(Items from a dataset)
· · · · ·
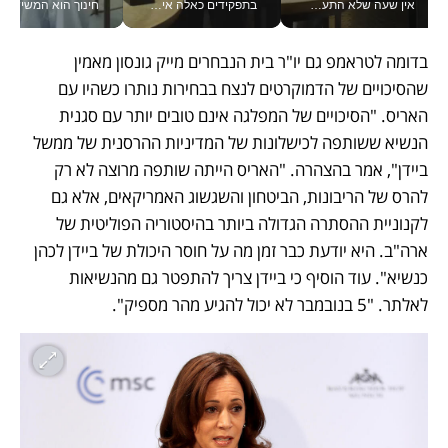
אין שעה שלא התעסקתי במשבר - טל אלכסנדרוביץ’ שגב מנהלת משברים תקשורתיים מכל מקום עם ה- Galaxy Z Fold8 Ultra שלה_v
בתפקידים כאלה אי אפשר לחכות: אושרת לוי מניעה השקעות ענק מהטלפון_v
חינוך הוא המש
בדומה לטראמפ גם יו"ר בית הנבחרים מייק גונסון מאמין 
שהסיכויים של הדמוקרטים לנצח בבחירות נותרו כשהיו עם 
האריס. "הסיכויים של המפלגה אינם טובים יותר עם סגנית 
הנשיא ששותפה לכישלונות של המדיניות ההרסנית של ממשל 
ביידן", אמר בהצהרה. "האריס הייתה שותפה מרוצה לא רק 
להרס של הריבונות, הביטחון והשגשוג האמריקאים, אלא גם 
לקנוניית ההסתרה הגדולה ביותר בהיסטוריה הפוליטית של 
ארה"ב. היא יודעת כבר זמן מה על חוסר היכולת של ביידן לכהן 
כנשיא". עוד הוסיף כי ביידן צריך להתפטר גם מהנשיאות 
לאלתר. "5 בנובמבר לא יכול להגיע מהר מספיק".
· · · · ·
#### Action item:
The records above need to be copied exactly, with the pictures left out.

#### Exercise solution:
אין שעה שלא התעסקתי במשבר - טל אלכסנדרוביץ’ שגב מנהלת משברים תקשורתיים מכל מקום עם ה- Galaxy Z Fold8 Ultra שלה_v
בתפקידים כאלה אי אפשר לחכות: אושרת לוי מניעה השקעות ענק מהטלפון_v
חינוך הוא המש
בדומה לטראמפ גם יו"ר בית הנבחרים מייק גונסון מאמין 
שהסיכויים של הדמוקרטים לנצח בבחירות נותרו כשהיו עם 
האריס. "הסיכויים של המפלגה אינם טובים יותר עם סגנית 
הנשיא ששותפה לכישלונות של המדיניות ההרסנית של ממשל 
ביידן", אמר בהצהרה. "האריס הייתה שותפה מרוצה לא רק 
להרס של הריבונות, הביטחון והשגשוג האמריקאים, אלא גם 
לקנוניית ההסתרה הגדולה ביותר בהיסטוריה הפוליטית של 
ארה"ב. היא יודעת כבר זמן מה על חוסר היכולת של ביידן לכהן 
כנשיא". עוד הוסיף כי ביידן צריך להתפטר גם מהנשיאות 
לאלתר. "5 בנובמבר לא יכול להגיע מהר מספיק".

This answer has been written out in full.